1) Odontella sp. BS-003 (KCTC 12401BP);

2) Odontella sp. Cultured in step 1) above. BS-003 (KCTC 12401BP) by adding a saponification reagent;

3) adding a methylation reagent to the reaction product of step 2) to react;

4) Extraction reagent is added to the reaction product of step 3) to extract FAME.

The reaction of step 2) is preferably carried out at 90 to 110 ° C, the reaction of step 3) is preferably carried out at 70 to 90 ° C, and the step of cooling after the reaction of step 3) But is not limited thereto.

The extraction of FAME (fatty acid methyl ether) can be performed by various extraction methods known in the art.

The Odontella sp. The culture of BS-003 (KCTC 12401BP) is preferably, but not limited to, culturing in a medium containing 60 to 90 g / L Na ₂ SiO ₃ .H ₂ O.

In the samples containing various strains, Odontella sp. To selectively cultivate BS-003 (KCTC 12401BP), the sample may be treated with a green wavelength of 495 to 570 nm.

The FAME preferably contains an unsaturated fatty acid (omega 3 fatty acid), and the unsaturated fatty acid is more preferably EPA (eicosapentanoic acid), but is not limited thereto.

In addition, the present invention relates to the use of the Odontella sp. BS-003 (KCTC 12401BP).

The cosmetic composition of the present invention can be used as a cosmetic composition in the form of a lipid, an organic solvent, a solubilizer, a thickener, a gelling agent, a softener, an antioxidant, a suspending agent, a stabilizer, a foaming agent, a fragrance, Cosmetics such as emulsifying agents, fillers, sequestering agents, chelating agents, preservatives, vitamins, blocking agents, wetting agents, essential oils, dyes, pigments, hydrophilic or lipophilic active agents, lipid vesicles or any other ingredient commonly used in cosmetics Or adjuvants conventionally used in the field of dermatology. Such adjuvants are introduced in amounts commonly used in the cosmetics or dermatological fields.
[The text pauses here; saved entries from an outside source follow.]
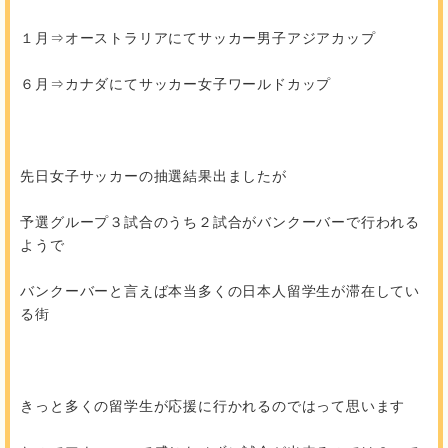
１月⇒オーストラリアにてサッカー男子アジアカップ
６月⇒カナダにてサッカー女子ワールドカップ
先日女子サッカーの抽選結果出ましたが
予選グループ３試合のうち２試合がバンクーバーで行われる
ようで
バンクーバーと言えば本当多くの日本人留学生が滞在してい
る街
きっと多くの留学生が応援に行かれるのではって思います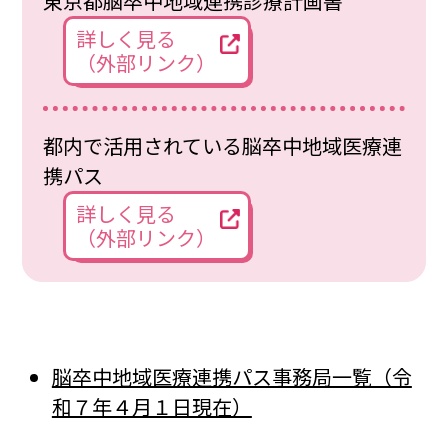
東京都脳卒中地域連携診療計画書
詳しく見る
（外部リンク）
都内で活用されている脳卒中地域医療連
携パス
詳しく見る
（外部リンク）
脳卒中地域医療連携パス事務局一覧（令
和７年４月１日現在）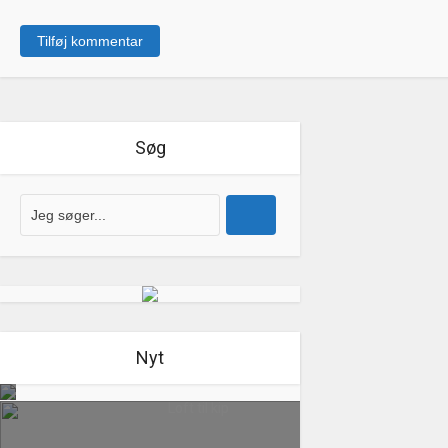
Søg
Nyt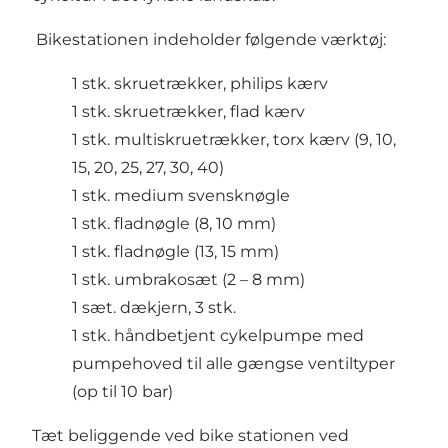
Bikestationen indeholder følgende værktøj:
1 stk. skruetrækker, philips kærv
1 stk. skruetrækker, flad kærv
1 stk. multiskruetrækker, torx kærv (9, 10,
15, 20, 25, 27, 30, 40)
1 stk. medium svensknøgle
1 stk. fladnøgle (8, 10 mm)
1 stk. fladnøgle (13, 15 mm)
1 stk. umbrakosæt (2 – 8 mm)
1 sæt. dækjern, 3 stk.
1 stk. håndbetjent cykelpumpe med
pumpehoved til alle gængse ventiltyper
(op til 10 bar)
Tæt beliggende ved bike stationen ved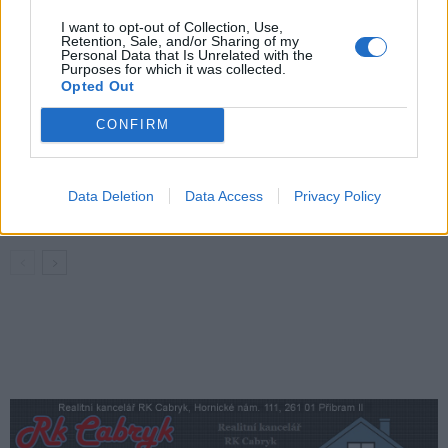
Živohošti
Zpravodajství
I want to opt-out of Collection, Use,
Retention, Sale, and/or Sharing of my
Personal Data that Is Unrelated with the
Příbram modernizuje parkovací automaty.
Purposes for which it was collected.
Opted Out
Přibudou i tři nové poblíž Svaté Hory
Zpravodajství
CONFIRM
Středočeský kraj upravil pravidla soutěže.
Obce nově získají body i za předcházení
Data Deletion
Data Access
Privacy Policy
vzniku odpadu
Zpravodajství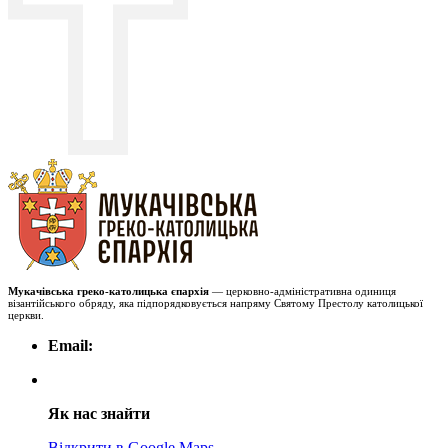
Мукачівська греко-католицька єпархія
— церковно-адміністративна одиниця
візантійського обряду, яка підпорядковується напряму Святому Престолу католицької
церкви.
Email:
Як нас знайти
Відкрити в Google Maps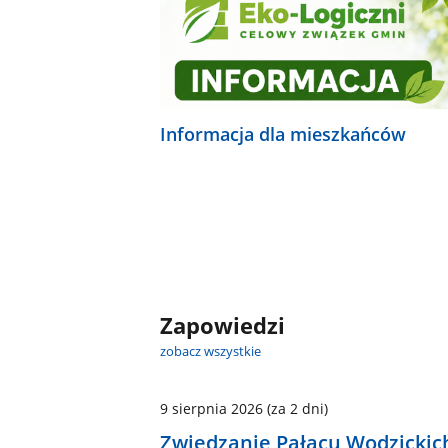
Informacja dla mieszkańców
Zapowiedzi
zobacz wszystkie
9 sierpnia 2026
(za 2 dni)
Zwiedzanie Pałacu Wodzickic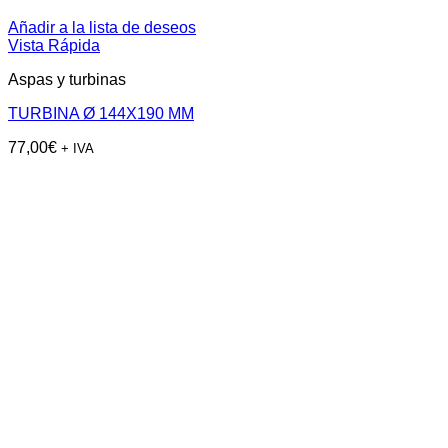
Añadir a la lista de deseos
Vista Rápida
Aspas y turbinas
TURBINA Ø 144X190 MM
77,00
€
+ IVA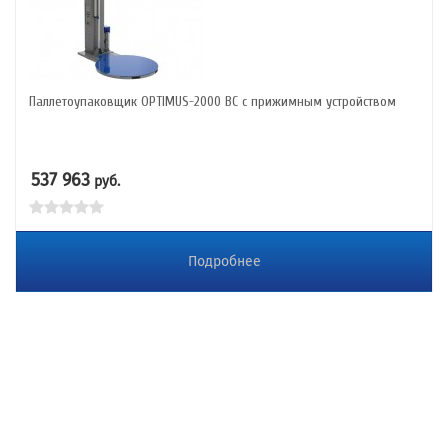
Паллетоупаковщик OPTIMUS-2000 ВС с прижимным устройством
537 963
руб.
Подробнее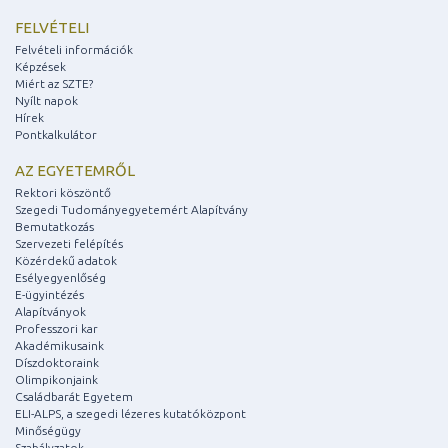
FELVÉTELI
Felvételi információk
Képzések
Miért az SZTE?
Nyílt napok
Hírek
Pontkalkulátor
AZ EGYETEMRŐL
Rektori köszöntő
Szegedi Tudományegyetemért Alapítvány
Bemutatkozás
Szervezeti felépítés
Közérdekű adatok
Esélyegyenlőség
E-ügyintézés
Alapítványok
Professzori kar
Akadémikusaink
Díszdoktoraink
Olimpikonjaink
Családbarát Egyetem
ELI-ALPS, a szegedi lézeres kutatóközpont
Minőségügy
Szabályzatok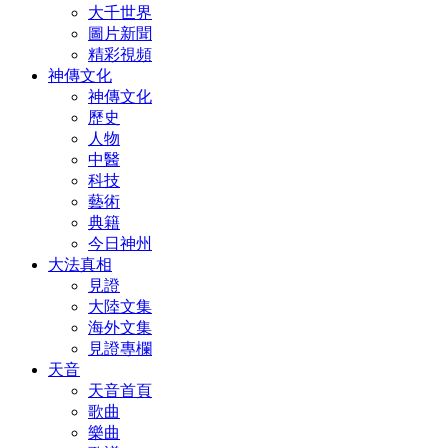
大千世界
圖片新聞
精彩視頻
神傳文化
神傳文化
歷史
人物
中醫
科技
藝術
典籍
今日神州
大法真相
見證
大陸文集
海外文集
見證專欄
天音
天音首頁
歌曲
樂曲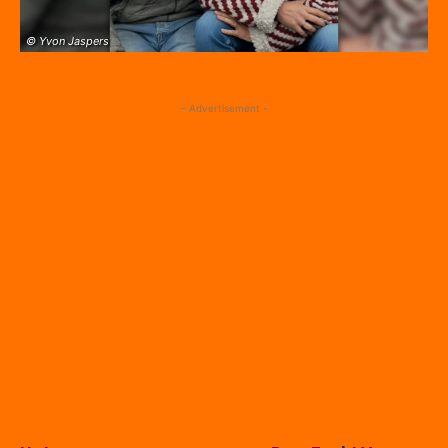
© Yvon Jaspers
- Advertisement -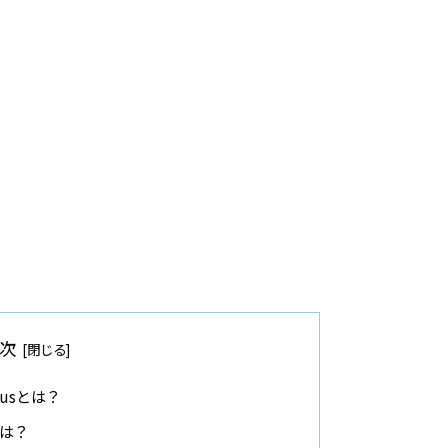
次
Plusとは？
いは？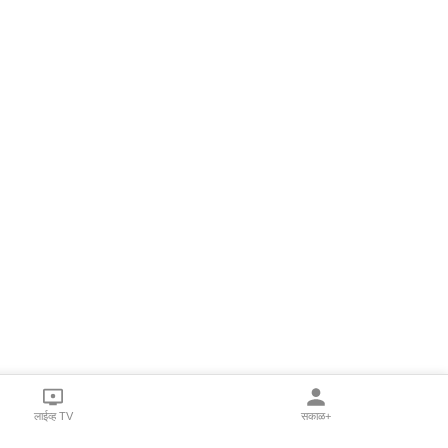
लाईव्ह TV
सकाळ+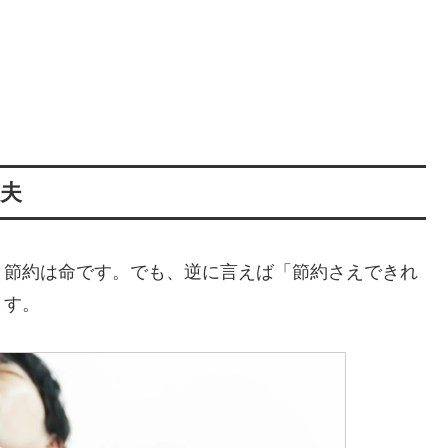
夫
、節約は命です。でも、逆に言えば「節約さえできれ
ます。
The external form of the cosmetic composition of the present invention contains a cosmetically or dermatologically acceptable medium or base. It may be in any form suitable for topical application, for example, as a solution, a gel, a solid, a paste anhydrous product, an emulsion obtained by dispersing the oil phase in water, a suspension, a microemulsion, a microcapsule, In the form of a non-ionic follicle dispersing agent, or in the form of creams, skins, lotions, powders, ointments, sprays or conical sticks. These compositions may be prepared according to conventional methods in the art. The composition according to the invention may also be used in the form of a foam or in the form of an aerosol composition further containing a compressed propellant.

The cosmetic composition of the present invention is not particularly limited in the form of the cosmetic composition of the present invention. For example, the cosmetic composition of the present invention can be used in a variety of forms such as a softening agent, a convergent lotion, a nutritional lotion, a nutritional cream, a massage cream, an essence, Water, a pack, a powder, a body lotion, a body cream, a body oil and a body essence.

The cosmetic composition as described above may be applied to the skin, or may be applied to the skin using a micro needle or the like.

In addition, the compositions of the present invention may be made into a hair composition comprising a carrier or carrier mixture suitable for application to the hair. The carrier comprises a vehicle component commonly used in a carrier or other carrier or hair protective composition and is present in an amount ranging from about 0.5% to 99.5%, preferably from about 5.0% to 99.5%, and most preferably, About 10.0% to 90.0%. As a carrier, the solvent is selected by the copolymer to be used, regardless of whether the formulated hair composition remains on the hair after use such as hair spray, mousse, tonic, etc., or whether it is cleaned, such as shampoos, conditioners and the like. Suitable solvents for use in the present invention include water, lower alcohols (ethanol, isopropanol, etc.), hydroalcoholic mixtures, hydrocarbons such as isobutane, hexane and decene, acetone, halogenated hydrocarbons such as Freon, Dibutyl phthalate and the like), volatile silicone derivatives, siloxane (phenylpentamethyldisiloxane, methoxypropylheptamethylcyclotetrasiloxane, chloropropylpentamethyldisiloxane, hydroxypropylpentamethyldisiloxane, octamethylcyclotetrasiloxane, decamethyl Cyclopentasiloxane, and the like), and mixtures thereof.

In addition, the present invention relates to the use of Odontella sp. BS-003 (KCTC 12401BP).

The food composition preferably contains an unsaturated fatty acid, more preferably EPA (eicosapentanoic acid), but is not limited thereto.

The health functional food may be powder, granule, tablet, capsule or beverage, but is not limited thereto.

The food of the present invention can be used as it is or in combination with other food or food ingredients according to the present invention, and can be suitably used according to conventional methods.

There is no particular limitation on the kind of the food. Examples of the food to which the lipophilic extract according to the present invention can be added include dairy products including meat, sausage, bread, chocolate, candy, snack, confectionery, pizza, ramen, other noodles, gums, ice cream, , Tea, a drink, an alcoholic beverage, and a vitamin complex, and includes foods in a conventional sense.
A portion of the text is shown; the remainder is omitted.